With great interest, we read the article by Bockermann et al¹ on crossmatch assays after the administration of the novel desensitization drug Imlifidase. Proteolysis by Imlifidase generates single-cleaved immunoglobulin G (IgG) in a rapid first reaction and subsequently 2 F(ab’)₂ fragments and a fully separated Fc fragment in a longer second reaction.² Bockermann et al¹ demonstrated that Luminex single antigen bead (SAB) testing, and crossmatching with both flowcytometry (FCXM) and the anti-human IgG-amplified complement-dependent cytotoxicity crossmatch (CDCXM) do not fully distinguish single-cleaved IgG from intact IgG. Bockermann et al¹ suggest that the nonamplified CDCXM is best capable of demonstrating relevant residual intact IgG.

Our center performed the first Imlifidase reimbursed HLA-incompatible kidney transplantation in March 2022. Contrary to Bockermann et al,¹ we had difficulties in the interpretation of nonamplified CDCXM after Imlifidase treatment.

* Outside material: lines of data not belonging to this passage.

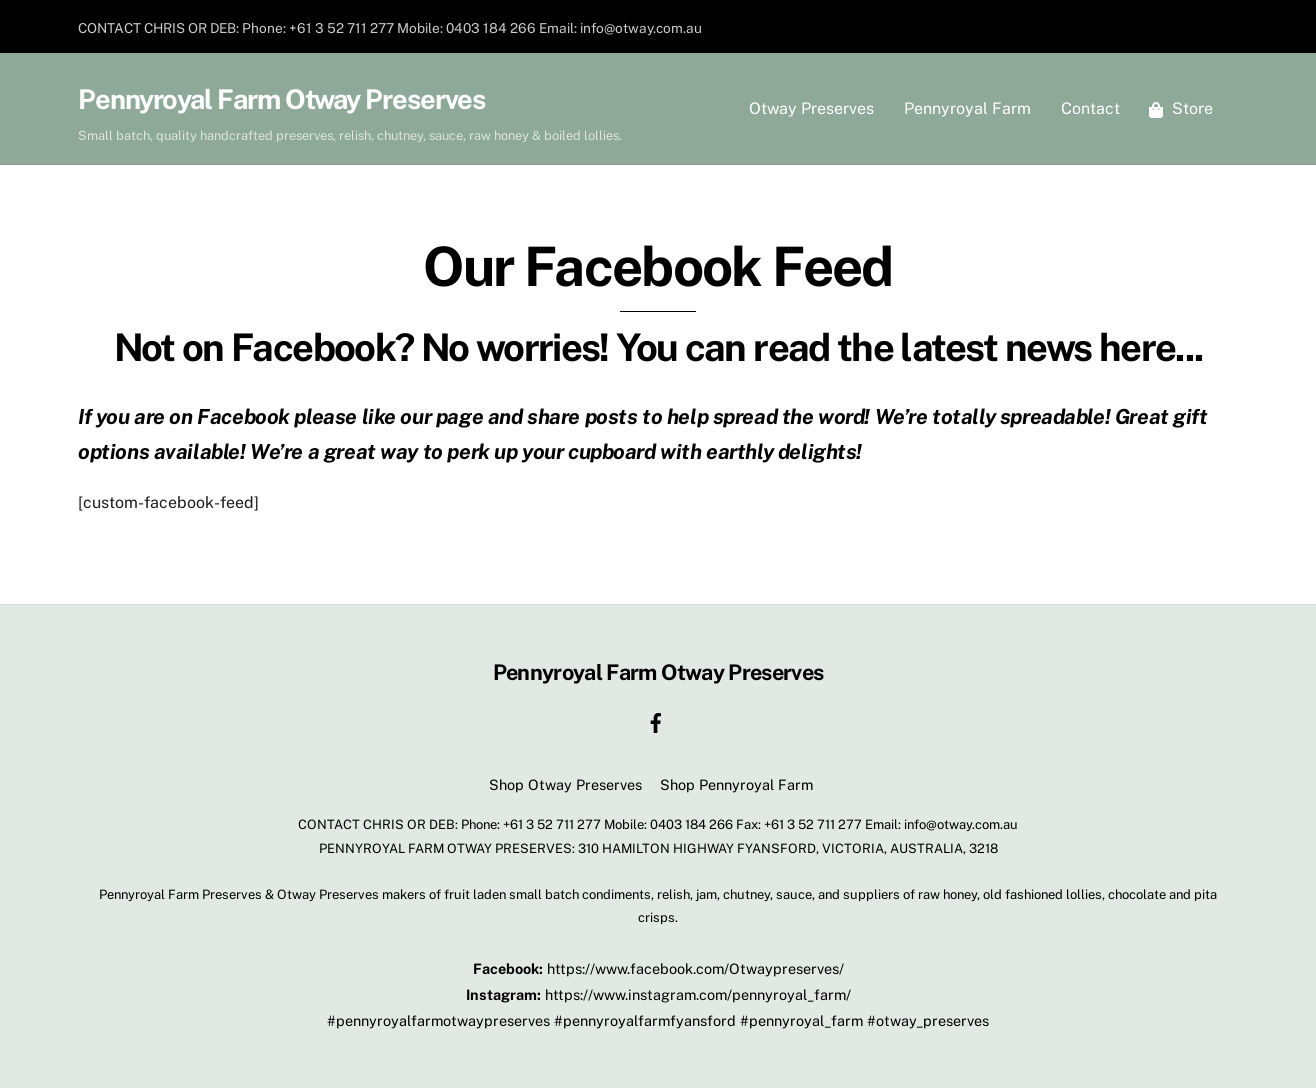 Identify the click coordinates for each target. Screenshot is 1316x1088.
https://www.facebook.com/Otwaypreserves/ (695, 968)
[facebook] (656, 720)
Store (1181, 108)
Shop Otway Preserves (565, 784)
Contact (1090, 108)
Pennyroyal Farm (967, 108)
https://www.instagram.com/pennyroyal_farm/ (698, 994)
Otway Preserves (811, 108)
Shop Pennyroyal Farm (736, 784) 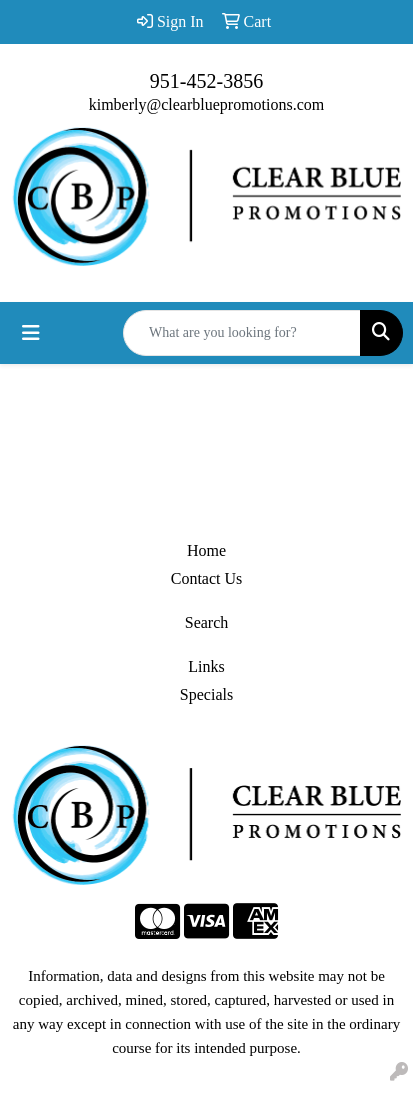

A 29-y-old female with 6-y dialysis vintage after 2 failed kidney transplants was running out of vascular access. Despite high-urgency status and priority allocation via the Eurotransplant Acceptable Mismatch program, she remained without kidney offers. This was caused by her virtual panel-reactive antibody status of 100%. Her historical SAB mean fluorescence intensity (MFI) levels were high with broad reactivity in B-cell memory, with current MFI levels in the lower ranges. To enable for a timely HLA-incompatible kidney transplant, we delisted all unacceptable antigens with corresponding MFI levels of <3000, provided that CDC screening was negative. By this delisting, we increased her donor frequency of 0.000%–3.95%. Eight days later, this resulted in an HLA 1-2-2 mismatched kidney offer, with 2 “delisted DR-unacceptables.” Imlifidase was administered based on a virtual crossmatch. Serum was sampled 2 and 4 h after Imlifidase administration. Nonamplified CDCXMs with donor spleen cells were performed with preblood simultaneously tested with post 2-h and post 4-h sampling. Pre-CDCXM without dithiothreitol (DTT) treatment (which dissolves the disulfide bridges of IgM tetramers) was positive, indicating autoreactivity. DTT treatment revealed a negative pre-Imlifidase CDCXM. To our surprise, both the 2- and 4-h Imlifidase CDCXMs with DTT were positive (value 35 of 100). We had to decide whether or not to proceed with transplantation based on the nonamplified CDCXMs alone, as additional FCXM and SAB testing were scheduled for the next day. Because our patient had not recently received blood transfusions, was without infectious episodes, and had a negative pre-Imlifidase CDCXM, we expected assay interference by Imlifidase and decided to proceed with transplantation. The retrospectively performed pre-Imlifidase FCXM was negative for T cells and was 1.94 MCS for B cells. Luminex SAB was positive on 2 donor DR loci with 2500 and 2200, and became negative after Imlifidase. We investigated CDCXM on frozen donor spleen cells retrospectively and noticed CDC-positivity 2 and 4 h after Imlifidase, with negative CDCXMs on day 3. The patient did experience a vascular rejection after 1 wk, without signs of AMR. SAB testing revealed HLA antibody rebound from day 4 onward; however, DSA remained negative until current follow-up of 4 mo.

This case demonstrates that even in nonamplified CDCXM, an interference by Imlifidase may occur. We advise to combine different assays when interpreting desensitization results after Imlifidase treatment.